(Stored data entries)
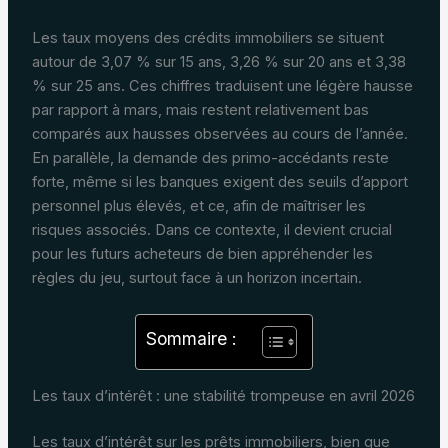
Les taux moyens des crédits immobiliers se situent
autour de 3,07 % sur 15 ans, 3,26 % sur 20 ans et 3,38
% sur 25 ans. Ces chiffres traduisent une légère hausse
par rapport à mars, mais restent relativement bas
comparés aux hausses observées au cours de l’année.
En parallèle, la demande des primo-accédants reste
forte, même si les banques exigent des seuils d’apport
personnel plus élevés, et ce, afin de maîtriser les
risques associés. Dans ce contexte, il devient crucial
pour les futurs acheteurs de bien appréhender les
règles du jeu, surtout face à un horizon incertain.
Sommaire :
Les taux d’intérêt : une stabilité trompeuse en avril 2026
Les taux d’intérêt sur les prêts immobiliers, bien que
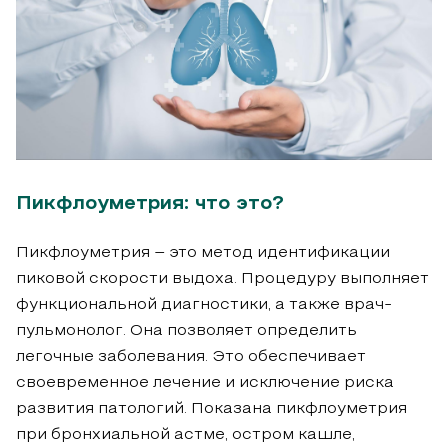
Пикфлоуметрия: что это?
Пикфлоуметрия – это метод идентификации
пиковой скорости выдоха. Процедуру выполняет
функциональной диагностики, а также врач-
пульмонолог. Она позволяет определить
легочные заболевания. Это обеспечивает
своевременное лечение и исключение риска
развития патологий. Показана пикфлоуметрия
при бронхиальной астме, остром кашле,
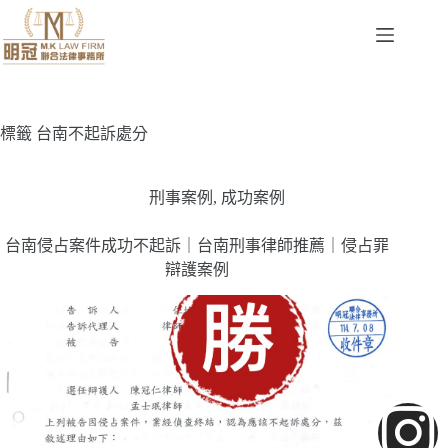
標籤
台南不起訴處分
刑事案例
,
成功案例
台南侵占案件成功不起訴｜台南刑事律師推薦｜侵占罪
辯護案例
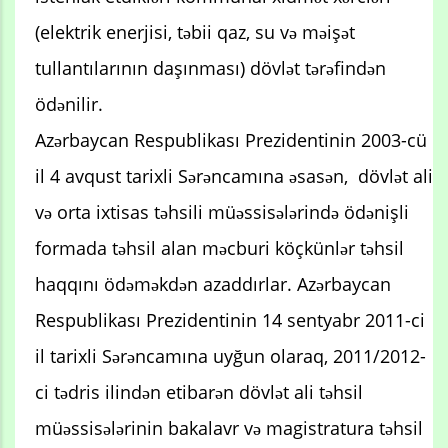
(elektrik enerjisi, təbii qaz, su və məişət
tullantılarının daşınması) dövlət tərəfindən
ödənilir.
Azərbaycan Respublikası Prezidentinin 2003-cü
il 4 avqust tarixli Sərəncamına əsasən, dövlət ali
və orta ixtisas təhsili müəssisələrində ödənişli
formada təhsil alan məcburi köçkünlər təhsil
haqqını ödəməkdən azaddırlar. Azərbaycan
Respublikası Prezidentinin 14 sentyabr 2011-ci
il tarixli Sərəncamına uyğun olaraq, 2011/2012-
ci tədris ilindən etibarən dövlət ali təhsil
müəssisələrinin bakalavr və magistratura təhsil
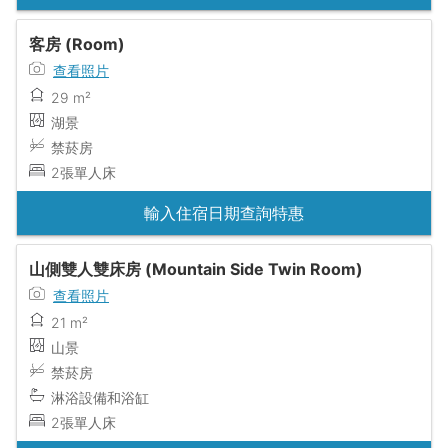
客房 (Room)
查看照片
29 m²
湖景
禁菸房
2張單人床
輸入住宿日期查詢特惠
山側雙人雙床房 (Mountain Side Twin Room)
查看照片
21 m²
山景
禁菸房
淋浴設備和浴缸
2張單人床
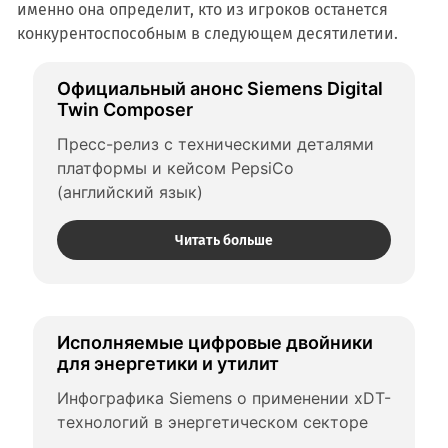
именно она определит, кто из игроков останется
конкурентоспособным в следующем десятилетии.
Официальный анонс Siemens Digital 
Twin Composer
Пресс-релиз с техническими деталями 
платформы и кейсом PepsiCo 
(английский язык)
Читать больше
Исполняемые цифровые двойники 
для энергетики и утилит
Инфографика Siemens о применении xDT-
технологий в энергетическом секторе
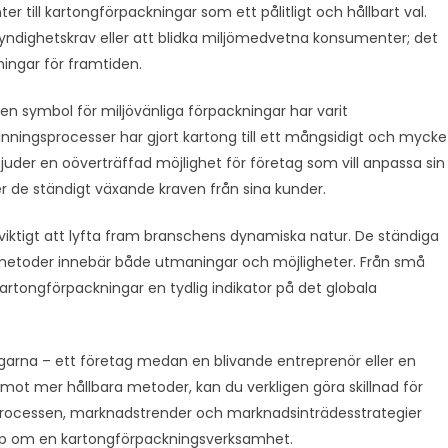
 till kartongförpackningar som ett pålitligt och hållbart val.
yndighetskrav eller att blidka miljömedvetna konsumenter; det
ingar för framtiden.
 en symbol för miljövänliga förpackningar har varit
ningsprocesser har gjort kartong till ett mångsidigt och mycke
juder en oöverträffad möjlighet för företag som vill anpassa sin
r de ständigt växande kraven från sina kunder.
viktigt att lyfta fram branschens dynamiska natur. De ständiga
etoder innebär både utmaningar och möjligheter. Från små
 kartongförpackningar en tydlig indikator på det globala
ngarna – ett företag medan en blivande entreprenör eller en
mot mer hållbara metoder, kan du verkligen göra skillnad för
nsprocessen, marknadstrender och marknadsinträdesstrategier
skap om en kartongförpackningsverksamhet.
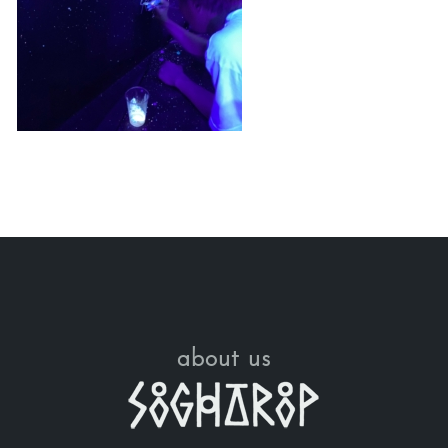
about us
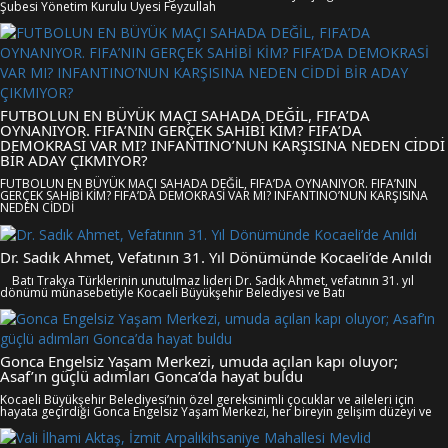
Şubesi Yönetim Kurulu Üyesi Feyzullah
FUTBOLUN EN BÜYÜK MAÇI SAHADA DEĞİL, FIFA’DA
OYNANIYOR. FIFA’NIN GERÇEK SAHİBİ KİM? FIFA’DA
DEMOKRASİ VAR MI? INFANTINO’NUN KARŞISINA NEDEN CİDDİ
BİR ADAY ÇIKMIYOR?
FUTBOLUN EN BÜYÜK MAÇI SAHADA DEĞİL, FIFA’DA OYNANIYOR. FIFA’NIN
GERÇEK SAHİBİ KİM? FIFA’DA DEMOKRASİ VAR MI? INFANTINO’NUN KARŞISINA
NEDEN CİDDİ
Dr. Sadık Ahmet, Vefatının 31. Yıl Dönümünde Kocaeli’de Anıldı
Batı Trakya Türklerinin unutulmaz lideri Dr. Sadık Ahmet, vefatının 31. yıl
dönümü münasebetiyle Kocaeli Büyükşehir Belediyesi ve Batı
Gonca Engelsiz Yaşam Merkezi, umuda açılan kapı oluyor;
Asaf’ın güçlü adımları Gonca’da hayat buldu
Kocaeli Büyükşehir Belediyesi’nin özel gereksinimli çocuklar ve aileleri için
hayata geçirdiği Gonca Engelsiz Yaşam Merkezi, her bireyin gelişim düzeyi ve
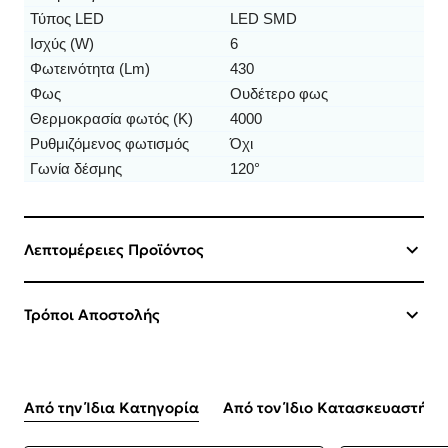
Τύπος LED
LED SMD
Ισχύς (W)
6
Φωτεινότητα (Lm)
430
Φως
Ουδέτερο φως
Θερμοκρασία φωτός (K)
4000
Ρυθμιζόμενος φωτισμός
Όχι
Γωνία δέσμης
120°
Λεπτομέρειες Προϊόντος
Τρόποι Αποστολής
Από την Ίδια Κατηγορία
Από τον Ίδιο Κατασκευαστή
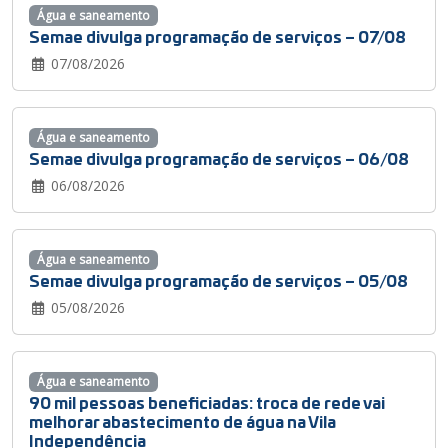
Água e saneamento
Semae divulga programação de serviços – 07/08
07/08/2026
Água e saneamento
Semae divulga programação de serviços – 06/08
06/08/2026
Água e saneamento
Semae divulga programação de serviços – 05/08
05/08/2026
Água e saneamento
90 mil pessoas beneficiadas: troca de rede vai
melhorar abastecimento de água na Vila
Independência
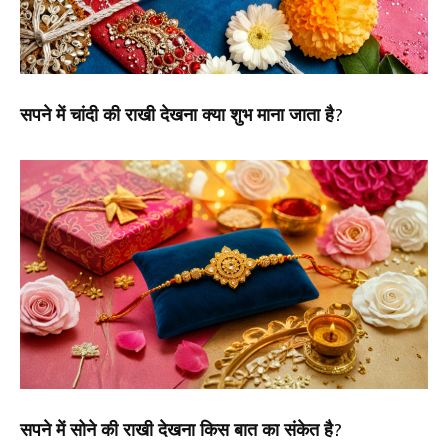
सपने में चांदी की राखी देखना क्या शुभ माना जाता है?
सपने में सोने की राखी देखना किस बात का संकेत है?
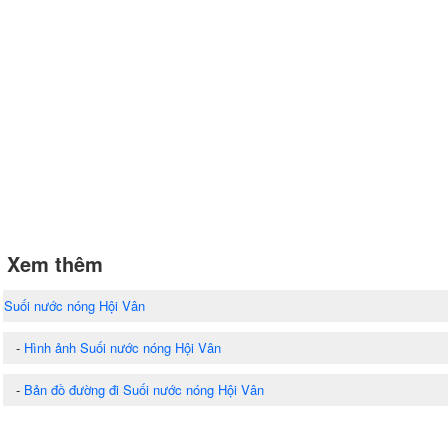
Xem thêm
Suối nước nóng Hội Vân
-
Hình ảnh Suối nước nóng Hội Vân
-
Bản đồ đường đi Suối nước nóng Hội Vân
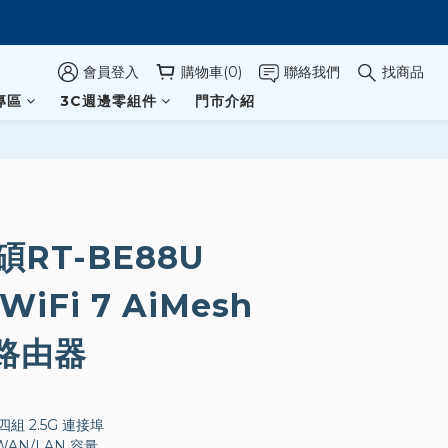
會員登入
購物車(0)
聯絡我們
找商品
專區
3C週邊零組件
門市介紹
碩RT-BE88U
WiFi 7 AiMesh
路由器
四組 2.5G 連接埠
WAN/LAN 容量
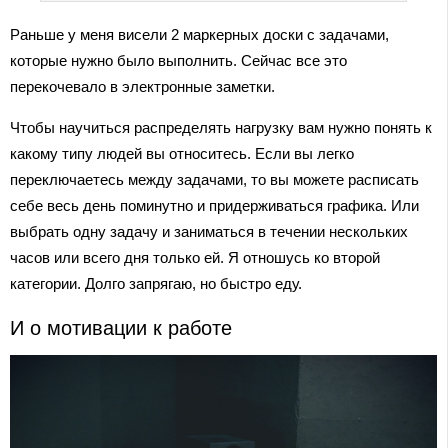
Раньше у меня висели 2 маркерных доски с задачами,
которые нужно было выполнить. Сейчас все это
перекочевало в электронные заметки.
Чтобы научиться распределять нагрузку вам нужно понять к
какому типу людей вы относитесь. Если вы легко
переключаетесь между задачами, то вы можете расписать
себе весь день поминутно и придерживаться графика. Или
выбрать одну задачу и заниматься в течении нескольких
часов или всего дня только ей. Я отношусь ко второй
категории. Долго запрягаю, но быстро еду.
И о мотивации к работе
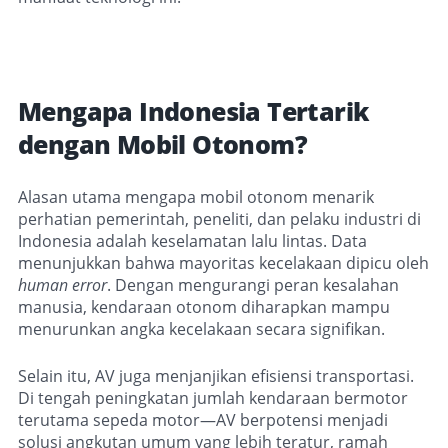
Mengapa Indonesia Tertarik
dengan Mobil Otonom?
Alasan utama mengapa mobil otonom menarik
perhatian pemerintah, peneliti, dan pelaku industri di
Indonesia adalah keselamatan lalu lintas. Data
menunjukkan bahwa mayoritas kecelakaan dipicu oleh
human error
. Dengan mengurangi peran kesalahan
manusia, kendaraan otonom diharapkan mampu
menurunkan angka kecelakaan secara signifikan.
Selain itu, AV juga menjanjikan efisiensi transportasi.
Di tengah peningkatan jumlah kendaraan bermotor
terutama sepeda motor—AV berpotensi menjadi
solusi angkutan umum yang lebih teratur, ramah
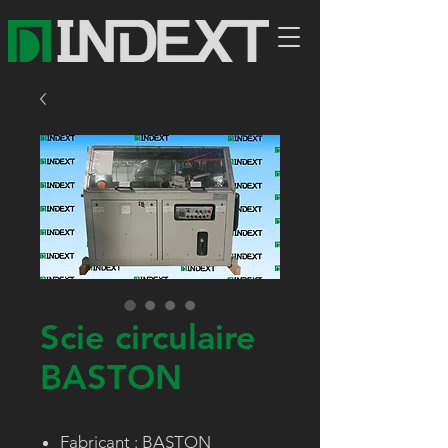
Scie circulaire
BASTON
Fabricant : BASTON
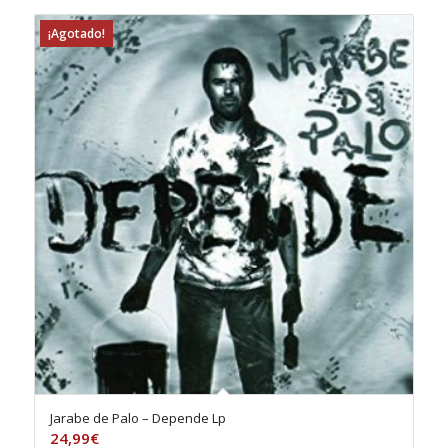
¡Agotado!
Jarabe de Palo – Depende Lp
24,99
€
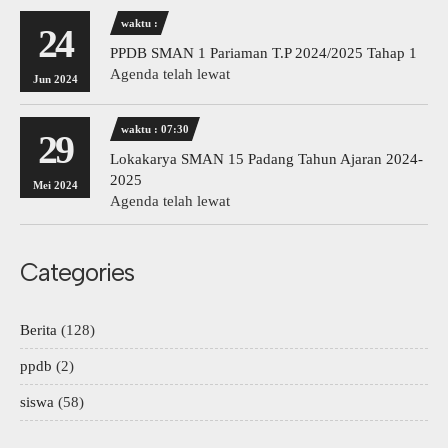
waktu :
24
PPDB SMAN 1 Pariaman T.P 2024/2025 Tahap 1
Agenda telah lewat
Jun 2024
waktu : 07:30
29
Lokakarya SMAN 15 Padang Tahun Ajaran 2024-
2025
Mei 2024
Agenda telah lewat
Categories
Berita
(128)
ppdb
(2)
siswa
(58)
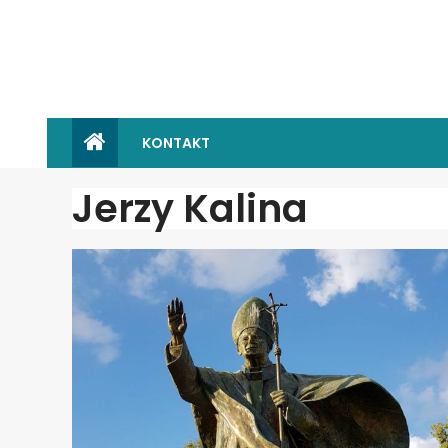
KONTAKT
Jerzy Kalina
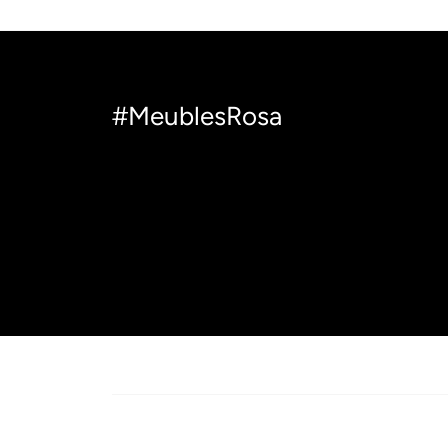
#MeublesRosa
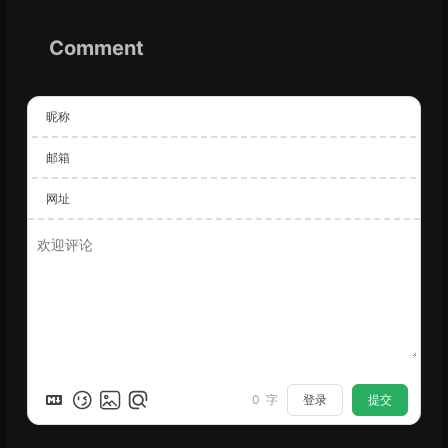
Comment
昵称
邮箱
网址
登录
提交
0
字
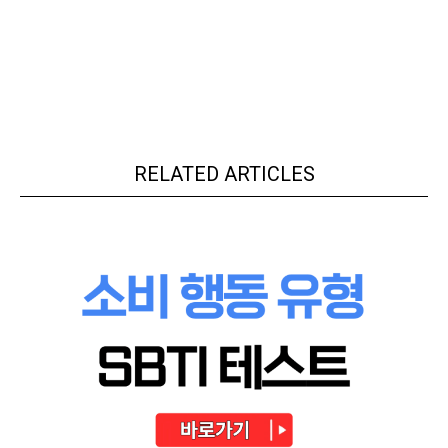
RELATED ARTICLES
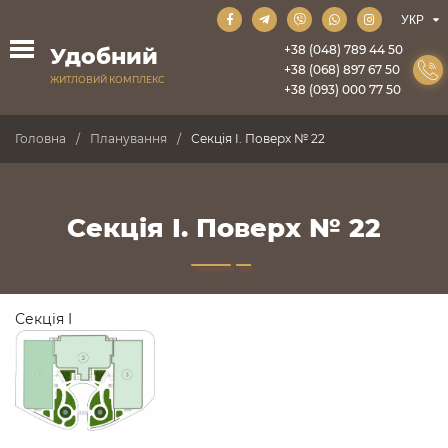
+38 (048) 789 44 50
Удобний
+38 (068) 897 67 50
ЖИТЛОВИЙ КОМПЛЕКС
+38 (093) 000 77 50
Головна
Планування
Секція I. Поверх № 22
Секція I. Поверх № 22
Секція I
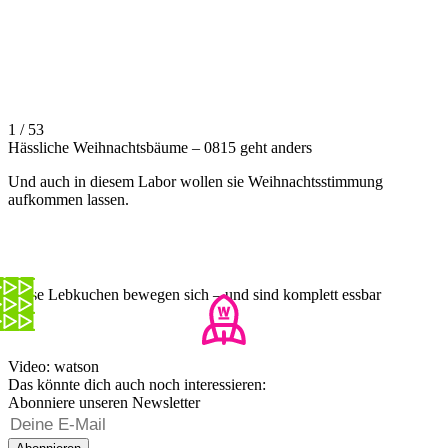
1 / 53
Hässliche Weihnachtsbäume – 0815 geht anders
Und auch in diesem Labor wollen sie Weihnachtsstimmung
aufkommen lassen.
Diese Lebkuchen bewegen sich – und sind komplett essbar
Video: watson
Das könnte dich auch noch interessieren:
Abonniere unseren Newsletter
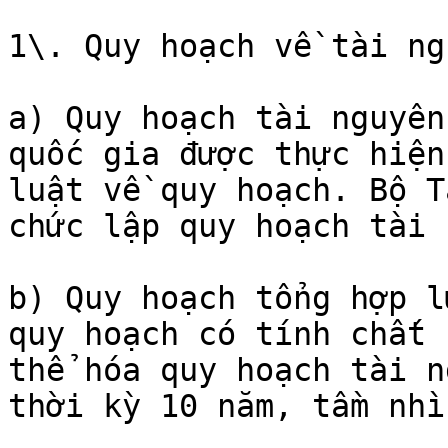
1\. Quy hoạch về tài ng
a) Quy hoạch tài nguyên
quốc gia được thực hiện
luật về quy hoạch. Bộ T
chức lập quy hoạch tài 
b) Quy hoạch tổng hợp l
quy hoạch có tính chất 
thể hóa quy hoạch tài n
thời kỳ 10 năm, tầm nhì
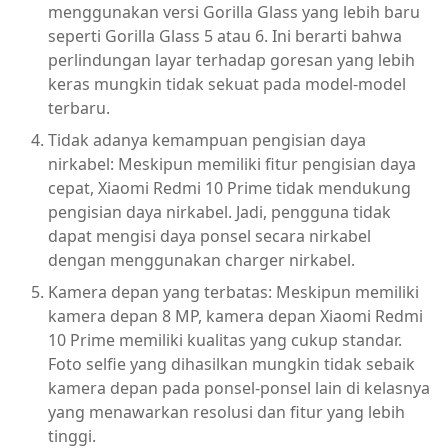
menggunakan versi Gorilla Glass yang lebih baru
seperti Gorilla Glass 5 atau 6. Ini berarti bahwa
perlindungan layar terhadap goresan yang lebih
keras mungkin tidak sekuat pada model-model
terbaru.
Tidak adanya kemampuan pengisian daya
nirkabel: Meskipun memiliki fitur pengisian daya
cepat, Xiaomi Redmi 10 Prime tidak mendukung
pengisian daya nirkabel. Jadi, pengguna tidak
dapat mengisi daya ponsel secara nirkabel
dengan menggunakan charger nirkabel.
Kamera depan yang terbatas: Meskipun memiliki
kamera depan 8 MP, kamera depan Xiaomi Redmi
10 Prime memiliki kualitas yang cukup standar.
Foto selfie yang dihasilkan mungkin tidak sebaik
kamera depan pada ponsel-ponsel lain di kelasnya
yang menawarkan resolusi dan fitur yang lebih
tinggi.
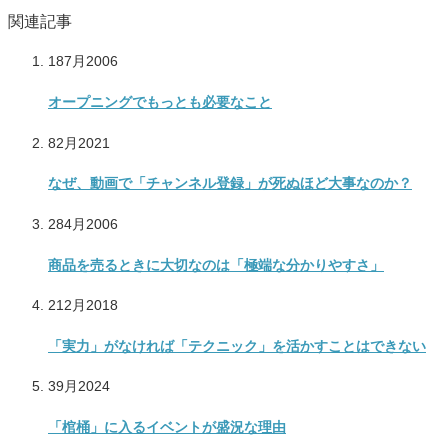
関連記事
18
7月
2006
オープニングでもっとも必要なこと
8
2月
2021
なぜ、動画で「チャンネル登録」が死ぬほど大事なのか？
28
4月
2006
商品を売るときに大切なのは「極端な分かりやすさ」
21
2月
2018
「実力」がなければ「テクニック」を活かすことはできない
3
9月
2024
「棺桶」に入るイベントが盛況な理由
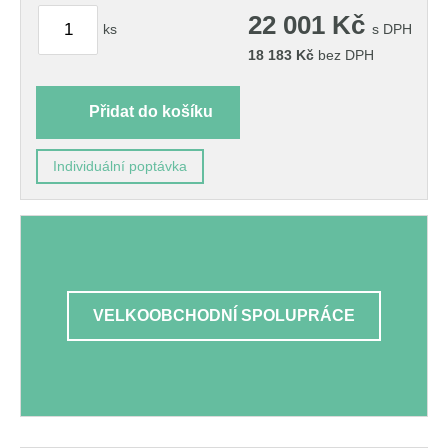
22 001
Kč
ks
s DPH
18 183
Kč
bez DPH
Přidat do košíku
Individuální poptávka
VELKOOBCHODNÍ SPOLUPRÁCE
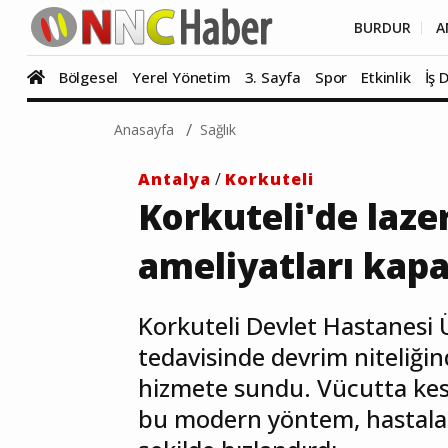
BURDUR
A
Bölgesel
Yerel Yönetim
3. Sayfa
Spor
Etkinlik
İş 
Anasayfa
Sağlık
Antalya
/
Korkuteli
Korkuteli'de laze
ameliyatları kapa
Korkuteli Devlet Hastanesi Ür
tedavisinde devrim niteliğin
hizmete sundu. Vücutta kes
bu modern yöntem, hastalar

DIRECTIONS: No picture is to be printed. Output exactly the lines above from the line containing "Официальный анонс Siemens Digital" through the line containing "till kartongförpackningar som".

TASK RESULT:
Официальный анонс Siemens Digital 
Twin Composer
Пресс-релиз с техническими деталями 
платформы и кейсом PepsiCo 
(английский язык)
Читать больше
Исполняемые цифровые двойники 
для энергетики и утилит
Инфографика Siemens о применении xDT-
технологий в энергетическом секторе
 till kartongförpackningar som ett pålitligt och hållbart val.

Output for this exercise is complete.